I used to write my dreams in the shower. As the water coursed zigzags down the shower door, I would write words: Mission. Write. Volunteer. Words. Children. Love. I would write these words, watching them wash away as fast as I wrote them. Watching them go up in steam as I cried or raged inside or felt numb. I was afraid of my dreams. Afraid to try, because what if I failed? Afraid to try, because what if I didn't fail? Afraid.

Then a few things happened. First, my friend died. Young and beautiful and embracing life. Living. Really living. And gone. Like that. Gone. Jenna inspired me while she was alive with her boundless energy and smile, her passion to make others feel cared about and loved, her desire to live a life of service. She has inspired me in her death because I want to do and be all of those things and I don't want to waste another minute because not a single one of us knows how many minutes we have left. I'm praying and wishing and hoping and crossing fingers and toes that there are many, many, many thousands of minutes left. But hoping and crossing fingers isn't the same as knowing. No matter how many minutes I have left, I want to live them, wringing the last bit of life out of each of them. I want to be saturated in the joys and delights and pain and sadness of this world.

Second, I read the book Love Does by Bob Goff. I feel that he deserves a pretty serious name drop in my first blog post since I kind of stole my blog name from one of his talks. Well, it wasn't kind of. I really just stole it, but it's so good and so perfect for this time in my life. This time where I just want to stop letting fear of failure or looking silly hold me back from what I should be doing, what I was made to do. What I should be doing is loving and writing and I intend to do both here. He said that the bigger we love, the more likely we are to fail because the risks are bigger. The more we put ourselves out there, the greater the chance for heartache and disappointment. That's just how life goes. I spent a lot of time, I'm talking years, wishing it were different and, therefore, not taking risks because I didn't want to be hurt and I definitely didn't want to fail. But, that time is past. That me and those fears are gone.

Third, I woke up. I woke up to the wonder of this life and this world and these simple, immense breaths that sustain us. I woke up to the possibility of living to my full potential instead of waiting for life to happen to me. Here's the quote that sums it up for me, courtesy of Frederick Buechner, American writer, theologian, and, if this quote is any indication, one smart, fantastic fella.

“Whatever you do with your life—whatever you end up achieving or not achieving—
the great gift you have in you to give to the world is the gift of who you alone are;
your way of seeing things, and saying things, and feeling about things, that is like
nobody else’s.
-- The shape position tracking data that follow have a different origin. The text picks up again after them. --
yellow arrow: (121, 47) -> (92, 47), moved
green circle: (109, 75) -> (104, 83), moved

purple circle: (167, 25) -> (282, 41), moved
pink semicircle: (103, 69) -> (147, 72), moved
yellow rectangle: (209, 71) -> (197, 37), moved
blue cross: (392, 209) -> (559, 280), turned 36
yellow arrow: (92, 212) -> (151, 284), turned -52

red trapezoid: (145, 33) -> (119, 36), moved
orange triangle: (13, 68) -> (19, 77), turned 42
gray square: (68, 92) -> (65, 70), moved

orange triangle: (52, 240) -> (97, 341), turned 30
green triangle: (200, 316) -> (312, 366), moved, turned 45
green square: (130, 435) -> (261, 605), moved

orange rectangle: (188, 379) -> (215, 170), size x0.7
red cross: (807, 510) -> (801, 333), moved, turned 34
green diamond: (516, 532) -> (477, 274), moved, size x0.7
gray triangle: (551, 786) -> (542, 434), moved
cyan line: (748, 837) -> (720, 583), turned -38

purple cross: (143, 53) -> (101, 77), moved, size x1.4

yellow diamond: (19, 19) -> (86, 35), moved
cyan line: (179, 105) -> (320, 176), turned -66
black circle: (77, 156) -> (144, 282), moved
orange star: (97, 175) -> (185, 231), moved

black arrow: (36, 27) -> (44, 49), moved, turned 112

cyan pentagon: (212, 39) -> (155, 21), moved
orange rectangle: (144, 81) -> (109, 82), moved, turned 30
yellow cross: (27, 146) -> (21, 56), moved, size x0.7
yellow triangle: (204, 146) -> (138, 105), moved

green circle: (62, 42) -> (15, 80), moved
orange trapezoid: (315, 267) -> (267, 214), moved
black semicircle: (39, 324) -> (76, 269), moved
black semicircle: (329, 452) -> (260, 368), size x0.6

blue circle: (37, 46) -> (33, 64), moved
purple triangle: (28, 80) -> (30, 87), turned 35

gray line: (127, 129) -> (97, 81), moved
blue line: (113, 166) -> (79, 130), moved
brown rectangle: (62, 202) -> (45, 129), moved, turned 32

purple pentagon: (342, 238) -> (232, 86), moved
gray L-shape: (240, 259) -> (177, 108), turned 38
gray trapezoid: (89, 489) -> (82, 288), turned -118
If so much as a single one of you were missing, there would be an
empty place at the great feast of life that nobody else in all creation could fill.”

I just want to walk around this beautiful, terrible world and let people know how much the world would be missing if they weren't in it. This great feast of life that is for all of us, regardless of where we live, where we work, what we had for dinner, if we had dinner at all. Not only is it for all of us, but all of us are an integral part of it because we all have something uniquely ours to bring to this delectable table.

For now, in this season of my life, with kissing baby tootsies and teaching how to tie shoes, French braiding hair and driving to basketball practice, most of my walking will be close to home and most of my writing will be on this little blog with big dreams. It's a start. It's my start. Ready? Set? GO!